- [Brief] Search through the entries for the word "اقتصادی" and copy every line that has it.

- [Provided information]
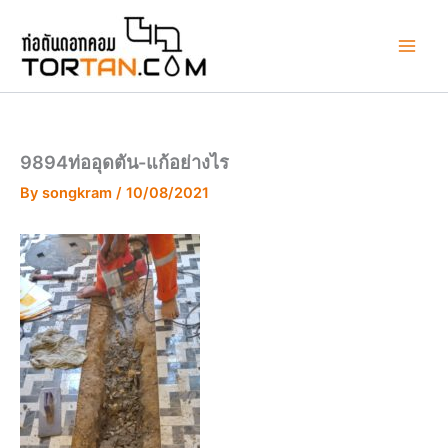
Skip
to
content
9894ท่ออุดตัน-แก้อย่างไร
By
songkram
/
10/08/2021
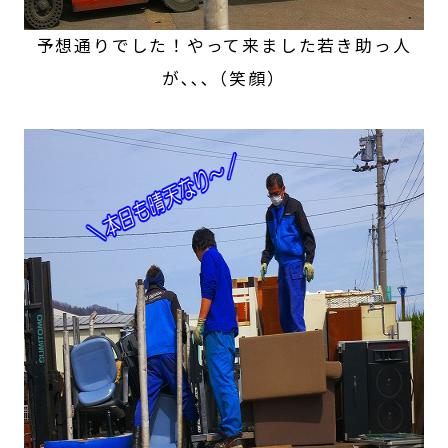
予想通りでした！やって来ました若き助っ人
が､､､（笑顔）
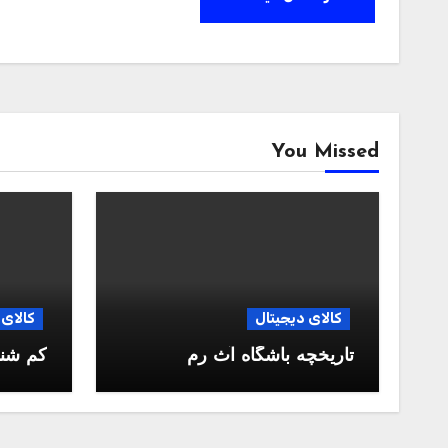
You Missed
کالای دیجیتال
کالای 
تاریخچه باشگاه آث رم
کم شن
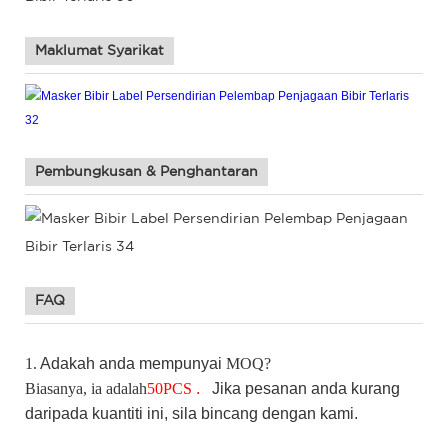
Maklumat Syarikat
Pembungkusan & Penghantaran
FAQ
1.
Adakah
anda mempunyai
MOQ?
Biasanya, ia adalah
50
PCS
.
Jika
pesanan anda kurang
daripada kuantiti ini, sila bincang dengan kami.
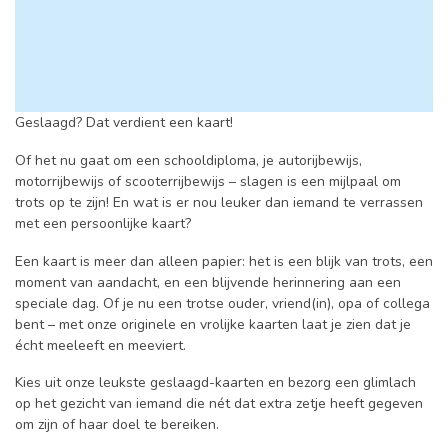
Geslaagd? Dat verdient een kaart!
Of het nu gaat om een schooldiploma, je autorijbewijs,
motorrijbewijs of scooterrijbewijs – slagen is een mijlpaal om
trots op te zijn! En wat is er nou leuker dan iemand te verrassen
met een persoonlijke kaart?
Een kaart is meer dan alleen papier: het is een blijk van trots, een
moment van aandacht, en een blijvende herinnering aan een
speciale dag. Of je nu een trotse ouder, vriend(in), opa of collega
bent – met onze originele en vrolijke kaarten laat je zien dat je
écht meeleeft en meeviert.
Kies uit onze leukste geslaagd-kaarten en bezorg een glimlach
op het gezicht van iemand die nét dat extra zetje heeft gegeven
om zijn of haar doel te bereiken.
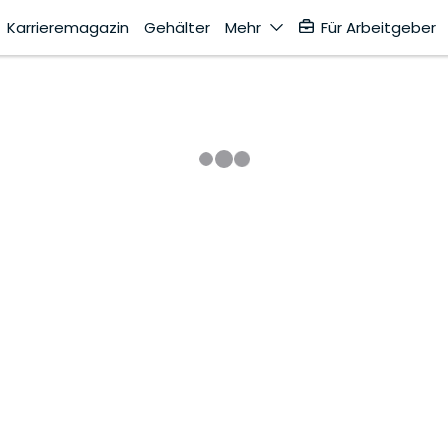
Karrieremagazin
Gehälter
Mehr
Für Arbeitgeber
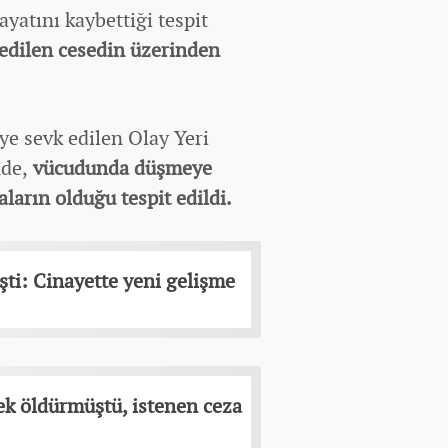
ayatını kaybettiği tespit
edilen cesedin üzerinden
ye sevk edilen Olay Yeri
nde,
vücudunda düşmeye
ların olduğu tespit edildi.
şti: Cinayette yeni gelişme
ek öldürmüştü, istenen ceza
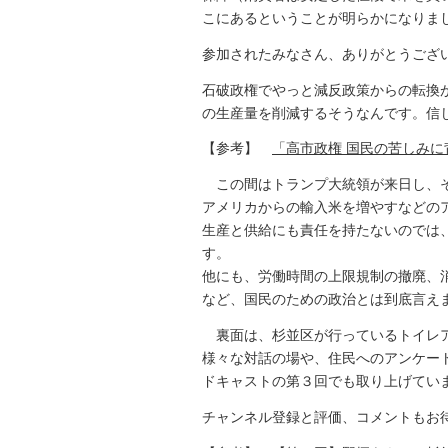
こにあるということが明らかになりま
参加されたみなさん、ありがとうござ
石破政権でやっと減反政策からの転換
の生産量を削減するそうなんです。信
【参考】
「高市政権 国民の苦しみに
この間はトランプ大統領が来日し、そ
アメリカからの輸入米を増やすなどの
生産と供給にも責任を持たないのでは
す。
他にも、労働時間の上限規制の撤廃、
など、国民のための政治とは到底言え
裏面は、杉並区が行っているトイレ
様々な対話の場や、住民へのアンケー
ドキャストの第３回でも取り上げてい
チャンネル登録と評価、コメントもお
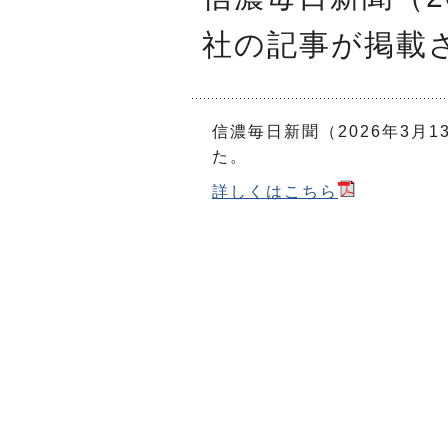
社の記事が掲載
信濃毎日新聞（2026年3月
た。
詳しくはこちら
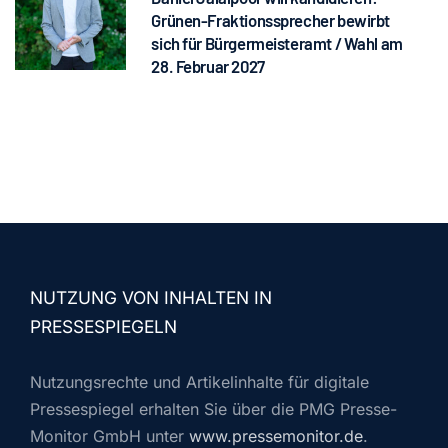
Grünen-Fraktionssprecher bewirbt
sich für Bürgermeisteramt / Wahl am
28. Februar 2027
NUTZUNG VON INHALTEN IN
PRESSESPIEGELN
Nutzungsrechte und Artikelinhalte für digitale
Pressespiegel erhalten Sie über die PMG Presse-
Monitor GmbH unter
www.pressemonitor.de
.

--

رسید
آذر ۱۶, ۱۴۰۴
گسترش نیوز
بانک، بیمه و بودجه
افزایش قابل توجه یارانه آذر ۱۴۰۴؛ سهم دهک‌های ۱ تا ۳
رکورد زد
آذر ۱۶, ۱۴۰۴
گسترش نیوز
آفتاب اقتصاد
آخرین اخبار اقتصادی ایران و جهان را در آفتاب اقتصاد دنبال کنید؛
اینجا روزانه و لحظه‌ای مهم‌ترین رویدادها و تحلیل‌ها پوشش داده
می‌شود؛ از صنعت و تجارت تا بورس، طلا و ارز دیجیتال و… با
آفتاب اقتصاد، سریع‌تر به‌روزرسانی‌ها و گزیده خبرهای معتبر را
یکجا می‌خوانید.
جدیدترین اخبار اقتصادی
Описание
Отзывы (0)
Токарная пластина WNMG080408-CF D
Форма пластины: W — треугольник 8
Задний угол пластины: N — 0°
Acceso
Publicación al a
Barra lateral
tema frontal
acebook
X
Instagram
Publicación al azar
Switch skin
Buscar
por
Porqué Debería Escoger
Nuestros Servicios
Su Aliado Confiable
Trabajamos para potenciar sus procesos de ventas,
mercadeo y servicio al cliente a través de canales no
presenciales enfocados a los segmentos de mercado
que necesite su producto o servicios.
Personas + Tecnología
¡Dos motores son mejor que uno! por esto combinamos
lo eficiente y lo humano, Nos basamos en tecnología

- [Solved exercise]
آخرین اخبار اقتصادی ایران و جهان را در آفتاب اقتصاد دنبال کنید؛
جدیدترین اخبار اقتصادی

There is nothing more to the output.